> Instructions for the task: Word for word, write out all of the data below.

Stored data
______________________________

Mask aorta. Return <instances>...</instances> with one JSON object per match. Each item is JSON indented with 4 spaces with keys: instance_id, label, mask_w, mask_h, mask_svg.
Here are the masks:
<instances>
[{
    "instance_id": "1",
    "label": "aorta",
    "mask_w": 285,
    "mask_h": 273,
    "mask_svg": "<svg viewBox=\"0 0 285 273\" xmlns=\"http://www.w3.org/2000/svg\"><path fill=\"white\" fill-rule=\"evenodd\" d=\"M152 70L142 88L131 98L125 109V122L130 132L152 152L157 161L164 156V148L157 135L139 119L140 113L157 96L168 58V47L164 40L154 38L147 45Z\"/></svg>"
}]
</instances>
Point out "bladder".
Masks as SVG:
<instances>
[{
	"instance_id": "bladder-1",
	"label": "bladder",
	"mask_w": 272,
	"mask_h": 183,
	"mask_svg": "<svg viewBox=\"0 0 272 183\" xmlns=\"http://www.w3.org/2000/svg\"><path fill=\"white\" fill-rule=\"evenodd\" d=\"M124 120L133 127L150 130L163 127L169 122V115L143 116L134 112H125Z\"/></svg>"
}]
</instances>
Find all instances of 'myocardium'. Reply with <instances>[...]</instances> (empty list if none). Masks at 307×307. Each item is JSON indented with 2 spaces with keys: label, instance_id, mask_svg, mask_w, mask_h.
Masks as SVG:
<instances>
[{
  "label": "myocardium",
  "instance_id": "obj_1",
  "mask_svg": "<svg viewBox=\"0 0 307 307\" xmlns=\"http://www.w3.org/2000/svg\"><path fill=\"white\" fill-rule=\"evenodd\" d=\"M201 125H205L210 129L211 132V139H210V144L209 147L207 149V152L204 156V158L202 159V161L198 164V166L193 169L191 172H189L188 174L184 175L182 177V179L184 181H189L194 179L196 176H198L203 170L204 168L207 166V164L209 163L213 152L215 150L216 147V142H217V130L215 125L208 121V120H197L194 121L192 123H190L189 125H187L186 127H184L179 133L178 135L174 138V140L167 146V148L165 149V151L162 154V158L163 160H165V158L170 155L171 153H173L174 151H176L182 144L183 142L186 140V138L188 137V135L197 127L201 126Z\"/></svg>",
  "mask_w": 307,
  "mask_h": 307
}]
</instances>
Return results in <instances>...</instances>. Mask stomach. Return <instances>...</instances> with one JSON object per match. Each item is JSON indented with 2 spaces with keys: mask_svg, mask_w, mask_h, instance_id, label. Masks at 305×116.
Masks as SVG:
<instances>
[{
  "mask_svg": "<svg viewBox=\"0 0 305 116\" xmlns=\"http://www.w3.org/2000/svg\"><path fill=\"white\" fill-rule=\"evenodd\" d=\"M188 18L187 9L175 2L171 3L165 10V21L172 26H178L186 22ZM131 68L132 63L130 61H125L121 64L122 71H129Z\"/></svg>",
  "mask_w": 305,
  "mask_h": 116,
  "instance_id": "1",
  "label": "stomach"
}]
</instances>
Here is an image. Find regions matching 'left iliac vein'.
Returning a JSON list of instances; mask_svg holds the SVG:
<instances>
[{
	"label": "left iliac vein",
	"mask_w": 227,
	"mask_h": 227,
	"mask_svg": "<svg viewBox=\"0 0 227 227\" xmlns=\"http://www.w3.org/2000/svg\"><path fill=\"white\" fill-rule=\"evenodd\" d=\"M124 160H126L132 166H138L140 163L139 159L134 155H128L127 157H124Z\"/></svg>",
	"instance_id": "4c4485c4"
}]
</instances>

______________________________

> Result:
Mask aorta. Return <instances>...</instances> with one JSON object per match. Each item is JSON indented with 4 spaces with keys: instance_id, label, mask_w, mask_h, mask_svg.
Here are the masks:
<instances>
[{
    "instance_id": "1",
    "label": "aorta",
    "mask_w": 285,
    "mask_h": 273,
    "mask_svg": "<svg viewBox=\"0 0 285 273\" xmlns=\"http://www.w3.org/2000/svg\"><path fill=\"white\" fill-rule=\"evenodd\" d=\"M152 70L142 88L131 98L125 109V122L130 132L152 152L157 161L164 156V148L157 135L139 119L140 113L157 96L168 58V47L164 40L154 38L147 45Z\"/></svg>"
}]
</instances>
Point out "bladder".
Masks as SVG:
<instances>
[{
	"instance_id": "bladder-1",
	"label": "bladder",
	"mask_w": 272,
	"mask_h": 183,
	"mask_svg": "<svg viewBox=\"0 0 272 183\" xmlns=\"http://www.w3.org/2000/svg\"><path fill=\"white\" fill-rule=\"evenodd\" d=\"M124 120L133 127L150 130L163 127L169 122V115L143 116L134 112H125Z\"/></svg>"
}]
</instances>
Find all instances of 'myocardium'. Reply with <instances>[...]</instances> (empty list if none). Masks at 307×307. Each item is JSON indented with 2 spaces with keys: label, instance_id, mask_svg, mask_w, mask_h.
Masks as SVG:
<instances>
[{
  "label": "myocardium",
  "instance_id": "obj_1",
  "mask_svg": "<svg viewBox=\"0 0 307 307\" xmlns=\"http://www.w3.org/2000/svg\"><path fill=\"white\" fill-rule=\"evenodd\" d=\"M201 125H205L210 129L211 132V139H210V144L209 147L207 149V152L204 156V158L202 159V161L198 164V166L193 169L191 172H189L188 174L184 175L182 177V179L184 181H189L194 179L196 176H198L203 170L204 168L207 166V164L209 163L213 152L215 150L216 147V142H217V130L215 125L208 121V120H197L194 121L192 123H190L189 125H187L186 127H184L179 133L178 135L174 138V140L167 146V148L165 149V151L162 154V158L163 160H165V158L170 155L171 153H173L174 151H176L182 144L183 142L186 140V138L188 137V135L197 127L201 126Z\"/></svg>",
  "mask_w": 307,
  "mask_h": 307
}]
</instances>
Return results in <instances>...</instances>. Mask stomach. Return <instances>...</instances> with one JSON object per match. Each item is JSON indented with 2 spaces with keys: mask_svg, mask_w, mask_h, instance_id, label. Masks at 305×116.
Masks as SVG:
<instances>
[{
  "mask_svg": "<svg viewBox=\"0 0 305 116\" xmlns=\"http://www.w3.org/2000/svg\"><path fill=\"white\" fill-rule=\"evenodd\" d=\"M188 18L187 9L175 2L171 3L165 10V21L172 26H178L186 22ZM131 68L132 63L130 61H125L121 64L122 71H129Z\"/></svg>",
  "mask_w": 305,
  "mask_h": 116,
  "instance_id": "1",
  "label": "stomach"
}]
</instances>
Here is an image. Find regions matching 'left iliac vein'.
Returning a JSON list of instances; mask_svg holds the SVG:
<instances>
[{
	"label": "left iliac vein",
	"mask_w": 227,
	"mask_h": 227,
	"mask_svg": "<svg viewBox=\"0 0 227 227\" xmlns=\"http://www.w3.org/2000/svg\"><path fill=\"white\" fill-rule=\"evenodd\" d=\"M124 160H126L132 166H138L140 163L139 159L134 155H128L127 157H124Z\"/></svg>",
	"instance_id": "4c4485c4"
}]
</instances>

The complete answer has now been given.